- RECORDS PROVIDED:
####################

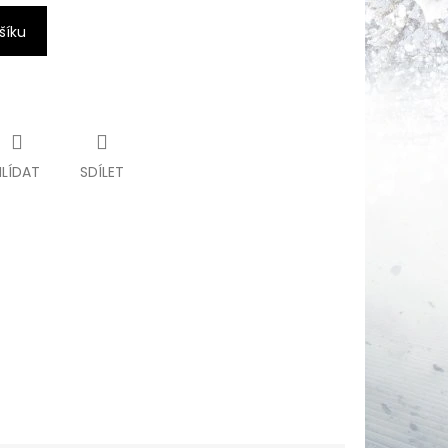
šíku
HLÍDAT
SDÍLET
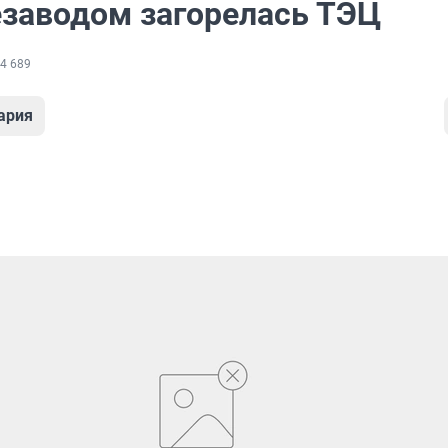
езаводом загорелась ТЭЦ
4 689
ария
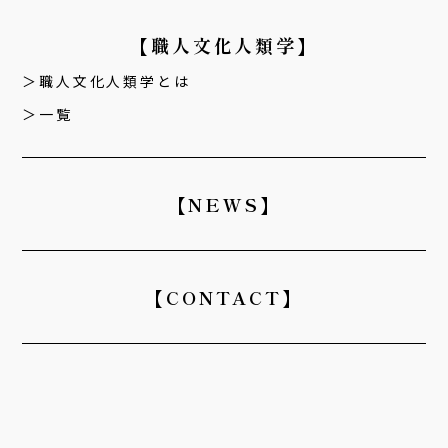
【職人文化人類学】
職人文化人類学とは
一覧
【NEWS】
【CONTACT】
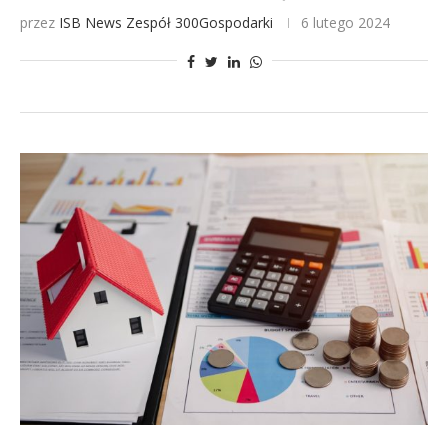
przez
ISB News
Zespół 300Gospodarki
6 lutego 2024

####################

- ASSIGNMENT:
The pictures are not wanted, but every line of the listing should be duplicated exactly.

- WRITTEN RESPONSE:
šíku
HLÍDAT
SDÍLET
езаводом загорелась ТЭЦ
4 689
ария
【職人文化人類学】
職人文化人類学とは
一覧
【NEWS】
【CONTACT】
przez
ISB News
Zespół 300Gospodarki
6 lutego 2024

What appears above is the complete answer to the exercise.